Extracted page text data:
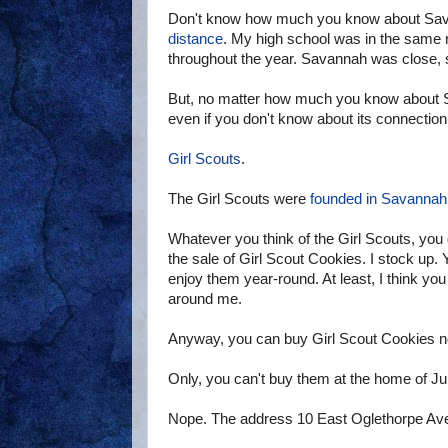
Don't know how much you know about Savan
distance
. My high school was in the same 
throughout the year. Savannah was close, so I
But, no matter how much you know about S
even if you don't know about its connectio
Girl Scouts
.
The Girl Scouts were
founded in Savannah
Whatever you think of the Girl Scouts, you
the sale of Girl Scout Cookies. I stock up
enjoy them year-round. At least, I think yo
around me.
Anyway, you can buy Girl Scout Cookies no
Only, you can't buy them at the home of Jul
Nope. The address 10 East Oglethorpe Av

→ BRIEF
Work out how many lines above contain the word "think". Give only the number.

→ EXERCISE OUTPUT
2